Als weiteres Kriterium sehen die Macher ein Ensemble von universeller Bedeutung. Die Mathildenhöhe repräsentiere die künstlerische und kulturelle Entwicklung um 1900 und ihre Wirkung auf die Moderne. Dabei war die Intention im ausgehenden 19. Jahrhundert keineswegs nur feingeistiger, sondern handfester ökonomischer Natur. Der hessische Großherzog Ernst Ludwig sah mangels Bodenschätzen einen wirtschaftlichen Aufschwung nur durch mehr Qualität in den Manufakturen gewährleistet und holte Künstler aller Couleur nach Darmstadt.
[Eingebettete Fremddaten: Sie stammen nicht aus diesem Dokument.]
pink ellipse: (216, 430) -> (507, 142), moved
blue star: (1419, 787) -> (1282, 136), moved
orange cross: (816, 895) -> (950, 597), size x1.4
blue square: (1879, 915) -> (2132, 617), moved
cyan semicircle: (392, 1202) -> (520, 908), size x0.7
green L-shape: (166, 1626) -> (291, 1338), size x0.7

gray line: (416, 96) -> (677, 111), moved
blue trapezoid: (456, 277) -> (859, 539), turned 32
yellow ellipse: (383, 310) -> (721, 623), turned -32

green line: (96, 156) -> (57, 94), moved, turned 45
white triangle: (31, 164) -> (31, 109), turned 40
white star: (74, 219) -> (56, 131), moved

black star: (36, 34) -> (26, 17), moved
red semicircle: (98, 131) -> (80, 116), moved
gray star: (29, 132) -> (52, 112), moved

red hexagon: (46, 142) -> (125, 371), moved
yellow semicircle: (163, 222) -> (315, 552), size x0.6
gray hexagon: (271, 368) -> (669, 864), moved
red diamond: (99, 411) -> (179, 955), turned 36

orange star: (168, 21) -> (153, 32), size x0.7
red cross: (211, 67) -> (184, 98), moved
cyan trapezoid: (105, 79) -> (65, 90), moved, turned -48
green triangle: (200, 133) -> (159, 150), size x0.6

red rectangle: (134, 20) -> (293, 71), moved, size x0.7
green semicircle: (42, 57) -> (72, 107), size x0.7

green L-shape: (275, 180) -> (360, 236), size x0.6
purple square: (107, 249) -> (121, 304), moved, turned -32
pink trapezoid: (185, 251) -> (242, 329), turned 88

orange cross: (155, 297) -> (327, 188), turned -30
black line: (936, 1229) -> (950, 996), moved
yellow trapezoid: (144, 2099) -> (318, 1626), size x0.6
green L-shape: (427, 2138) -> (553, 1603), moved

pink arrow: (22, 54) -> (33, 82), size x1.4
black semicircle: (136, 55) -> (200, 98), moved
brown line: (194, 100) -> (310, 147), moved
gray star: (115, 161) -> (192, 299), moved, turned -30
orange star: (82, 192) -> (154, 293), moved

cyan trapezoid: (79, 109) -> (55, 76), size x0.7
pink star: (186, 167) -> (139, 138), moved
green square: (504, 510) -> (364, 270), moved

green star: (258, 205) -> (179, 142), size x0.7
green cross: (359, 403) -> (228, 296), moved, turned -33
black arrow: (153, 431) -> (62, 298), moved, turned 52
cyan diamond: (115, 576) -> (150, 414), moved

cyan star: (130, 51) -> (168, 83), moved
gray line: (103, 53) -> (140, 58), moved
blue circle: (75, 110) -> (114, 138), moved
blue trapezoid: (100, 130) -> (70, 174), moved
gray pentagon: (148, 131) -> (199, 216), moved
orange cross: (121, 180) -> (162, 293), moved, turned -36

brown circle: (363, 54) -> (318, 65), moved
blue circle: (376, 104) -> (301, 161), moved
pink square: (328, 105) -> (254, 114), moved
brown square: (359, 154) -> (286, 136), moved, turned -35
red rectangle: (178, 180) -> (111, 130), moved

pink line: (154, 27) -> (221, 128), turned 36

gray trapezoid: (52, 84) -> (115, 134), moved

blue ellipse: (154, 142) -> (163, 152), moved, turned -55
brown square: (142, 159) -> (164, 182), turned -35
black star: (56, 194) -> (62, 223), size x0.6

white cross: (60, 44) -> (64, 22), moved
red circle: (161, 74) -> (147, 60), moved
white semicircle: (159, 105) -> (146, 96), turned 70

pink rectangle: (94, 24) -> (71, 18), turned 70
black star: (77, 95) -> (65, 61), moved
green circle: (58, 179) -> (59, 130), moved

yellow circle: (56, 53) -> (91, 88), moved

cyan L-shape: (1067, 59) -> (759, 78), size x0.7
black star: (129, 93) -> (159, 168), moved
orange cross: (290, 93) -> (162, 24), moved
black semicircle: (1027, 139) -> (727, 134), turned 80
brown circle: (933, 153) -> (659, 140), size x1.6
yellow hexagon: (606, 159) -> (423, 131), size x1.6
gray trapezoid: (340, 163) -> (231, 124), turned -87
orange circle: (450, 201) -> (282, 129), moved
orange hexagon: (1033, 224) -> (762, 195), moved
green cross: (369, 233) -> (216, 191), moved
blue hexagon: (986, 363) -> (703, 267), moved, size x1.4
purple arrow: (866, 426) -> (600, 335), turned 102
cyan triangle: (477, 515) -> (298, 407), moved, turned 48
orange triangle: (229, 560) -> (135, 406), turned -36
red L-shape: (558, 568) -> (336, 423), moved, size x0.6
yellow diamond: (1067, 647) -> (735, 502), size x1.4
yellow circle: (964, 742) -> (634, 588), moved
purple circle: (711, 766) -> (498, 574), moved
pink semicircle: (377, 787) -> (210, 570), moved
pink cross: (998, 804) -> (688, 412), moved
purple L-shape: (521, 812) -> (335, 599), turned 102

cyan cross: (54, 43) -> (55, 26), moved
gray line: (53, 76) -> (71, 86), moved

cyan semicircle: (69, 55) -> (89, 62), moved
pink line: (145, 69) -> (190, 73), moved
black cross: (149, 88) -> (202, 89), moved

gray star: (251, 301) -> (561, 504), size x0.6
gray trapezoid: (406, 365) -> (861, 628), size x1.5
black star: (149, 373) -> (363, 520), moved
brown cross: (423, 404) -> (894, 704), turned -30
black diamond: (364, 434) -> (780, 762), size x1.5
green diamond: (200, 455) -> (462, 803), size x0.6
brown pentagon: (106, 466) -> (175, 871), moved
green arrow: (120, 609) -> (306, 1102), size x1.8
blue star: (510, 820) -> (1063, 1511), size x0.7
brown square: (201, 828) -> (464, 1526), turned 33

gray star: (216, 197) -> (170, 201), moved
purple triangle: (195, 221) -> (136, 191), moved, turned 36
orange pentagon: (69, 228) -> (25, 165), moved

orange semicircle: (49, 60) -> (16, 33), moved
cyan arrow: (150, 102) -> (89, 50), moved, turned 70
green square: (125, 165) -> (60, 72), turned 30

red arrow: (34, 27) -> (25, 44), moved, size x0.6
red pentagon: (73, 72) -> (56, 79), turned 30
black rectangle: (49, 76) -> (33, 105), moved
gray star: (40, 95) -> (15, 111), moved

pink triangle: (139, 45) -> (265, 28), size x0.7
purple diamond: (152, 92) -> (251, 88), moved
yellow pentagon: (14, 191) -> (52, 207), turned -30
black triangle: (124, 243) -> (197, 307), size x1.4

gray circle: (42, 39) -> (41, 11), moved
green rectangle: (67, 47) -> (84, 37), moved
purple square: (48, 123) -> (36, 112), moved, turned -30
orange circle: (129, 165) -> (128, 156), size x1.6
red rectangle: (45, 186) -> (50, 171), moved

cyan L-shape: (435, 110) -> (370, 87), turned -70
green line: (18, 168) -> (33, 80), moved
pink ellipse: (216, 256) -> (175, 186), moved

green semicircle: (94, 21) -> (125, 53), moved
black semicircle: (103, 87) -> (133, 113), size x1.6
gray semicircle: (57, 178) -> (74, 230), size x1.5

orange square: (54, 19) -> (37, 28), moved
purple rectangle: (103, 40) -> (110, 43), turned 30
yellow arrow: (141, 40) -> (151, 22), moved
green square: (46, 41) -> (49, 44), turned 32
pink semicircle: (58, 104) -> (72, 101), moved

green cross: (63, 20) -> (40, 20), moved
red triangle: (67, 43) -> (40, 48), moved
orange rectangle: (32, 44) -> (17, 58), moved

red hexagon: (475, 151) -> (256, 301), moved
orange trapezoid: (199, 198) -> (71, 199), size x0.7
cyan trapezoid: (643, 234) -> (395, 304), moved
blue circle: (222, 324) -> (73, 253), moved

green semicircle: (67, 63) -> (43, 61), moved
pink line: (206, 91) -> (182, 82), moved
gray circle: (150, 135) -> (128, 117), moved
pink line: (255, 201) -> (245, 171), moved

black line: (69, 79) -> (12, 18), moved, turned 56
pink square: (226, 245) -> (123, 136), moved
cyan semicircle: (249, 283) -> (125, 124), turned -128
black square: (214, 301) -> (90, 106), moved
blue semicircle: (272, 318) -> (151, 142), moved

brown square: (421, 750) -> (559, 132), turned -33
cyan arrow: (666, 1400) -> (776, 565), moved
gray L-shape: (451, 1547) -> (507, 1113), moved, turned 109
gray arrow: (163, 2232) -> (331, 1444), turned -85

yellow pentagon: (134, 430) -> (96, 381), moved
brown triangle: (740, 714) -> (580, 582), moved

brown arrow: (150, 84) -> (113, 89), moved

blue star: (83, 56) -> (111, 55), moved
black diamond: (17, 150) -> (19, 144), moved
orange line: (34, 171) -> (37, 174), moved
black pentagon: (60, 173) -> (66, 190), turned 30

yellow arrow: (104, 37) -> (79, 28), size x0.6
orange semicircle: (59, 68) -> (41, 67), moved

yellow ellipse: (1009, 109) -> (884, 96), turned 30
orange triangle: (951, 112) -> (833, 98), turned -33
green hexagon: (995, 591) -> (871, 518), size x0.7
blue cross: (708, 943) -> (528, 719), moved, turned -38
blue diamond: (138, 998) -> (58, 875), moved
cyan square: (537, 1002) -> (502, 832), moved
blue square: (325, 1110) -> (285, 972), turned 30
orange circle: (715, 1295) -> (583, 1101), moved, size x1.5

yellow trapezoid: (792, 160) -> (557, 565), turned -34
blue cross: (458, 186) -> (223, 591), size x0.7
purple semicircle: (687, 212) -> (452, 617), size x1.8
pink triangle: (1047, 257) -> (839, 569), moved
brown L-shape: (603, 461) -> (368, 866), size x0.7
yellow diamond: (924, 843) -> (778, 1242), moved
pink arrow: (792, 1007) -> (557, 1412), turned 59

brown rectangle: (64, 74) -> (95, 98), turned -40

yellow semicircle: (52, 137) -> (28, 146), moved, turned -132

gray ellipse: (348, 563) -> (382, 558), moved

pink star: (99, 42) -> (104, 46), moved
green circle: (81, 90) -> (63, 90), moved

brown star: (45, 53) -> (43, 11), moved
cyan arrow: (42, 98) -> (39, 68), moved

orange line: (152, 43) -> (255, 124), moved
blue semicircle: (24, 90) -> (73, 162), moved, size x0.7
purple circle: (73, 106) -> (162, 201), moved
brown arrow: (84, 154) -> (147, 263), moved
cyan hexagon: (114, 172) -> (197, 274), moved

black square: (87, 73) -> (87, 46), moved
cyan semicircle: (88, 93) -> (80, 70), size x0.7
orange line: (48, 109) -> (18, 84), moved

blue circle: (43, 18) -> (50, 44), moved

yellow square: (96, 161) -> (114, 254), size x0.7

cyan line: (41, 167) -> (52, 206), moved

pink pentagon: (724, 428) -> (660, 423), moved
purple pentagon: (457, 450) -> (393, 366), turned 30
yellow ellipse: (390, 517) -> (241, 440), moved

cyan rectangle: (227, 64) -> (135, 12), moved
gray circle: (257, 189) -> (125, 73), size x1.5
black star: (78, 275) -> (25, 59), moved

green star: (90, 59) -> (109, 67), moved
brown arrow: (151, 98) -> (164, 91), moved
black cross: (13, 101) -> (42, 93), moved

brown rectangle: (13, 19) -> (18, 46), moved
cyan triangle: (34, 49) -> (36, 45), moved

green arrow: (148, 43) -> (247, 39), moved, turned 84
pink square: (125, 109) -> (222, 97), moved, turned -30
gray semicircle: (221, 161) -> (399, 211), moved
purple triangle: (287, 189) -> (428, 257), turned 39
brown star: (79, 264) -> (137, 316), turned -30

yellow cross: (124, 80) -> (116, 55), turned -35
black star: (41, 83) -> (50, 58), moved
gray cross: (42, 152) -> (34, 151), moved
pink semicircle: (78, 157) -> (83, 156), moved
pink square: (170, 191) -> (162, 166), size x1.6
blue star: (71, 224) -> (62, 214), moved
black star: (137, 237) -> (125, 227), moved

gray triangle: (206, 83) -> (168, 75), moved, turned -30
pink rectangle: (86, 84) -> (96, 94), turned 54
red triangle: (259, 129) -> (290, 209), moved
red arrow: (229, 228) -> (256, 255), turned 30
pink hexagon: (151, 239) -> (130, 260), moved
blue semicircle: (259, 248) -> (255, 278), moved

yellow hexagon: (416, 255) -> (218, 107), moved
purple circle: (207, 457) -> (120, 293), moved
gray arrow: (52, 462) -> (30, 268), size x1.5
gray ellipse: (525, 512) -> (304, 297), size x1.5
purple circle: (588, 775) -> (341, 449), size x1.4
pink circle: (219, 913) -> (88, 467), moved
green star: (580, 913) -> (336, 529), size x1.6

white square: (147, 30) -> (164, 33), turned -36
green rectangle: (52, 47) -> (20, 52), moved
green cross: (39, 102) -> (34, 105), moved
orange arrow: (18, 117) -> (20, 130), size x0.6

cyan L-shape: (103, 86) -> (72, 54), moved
Joseph Maria Olbrich als Architekt
Als diese ersten 1899 in die Stadt kamen, befanden sich auf der Mathildenhöhe nur ein Wasserreservoir und eine vom russischen Zaren Nikolaus II. – dem Schwager des Großherzogs – errichtete Kapelle. Es sollte nach dem Willen des Architekten Joseph Maria Olbrich ein allumfassendes Kunstwerk entstehen; von der Architektur über die Anlage der Straßen bis hin zu täglichen Gebrauchsgegenständen in den Wohnungen. Kunst wurde zum Wirtschaftsfaktor. Darmstadt war dann unter anderem auf den Weltausstellungen in Paris 1900 und in St. Louis 1904 vertreten. Die Präsentation von Kunst und die Förderung der Industrie waren die Ziele der Künstlerkolonie bis zum Ersten Weltkrieg 1914.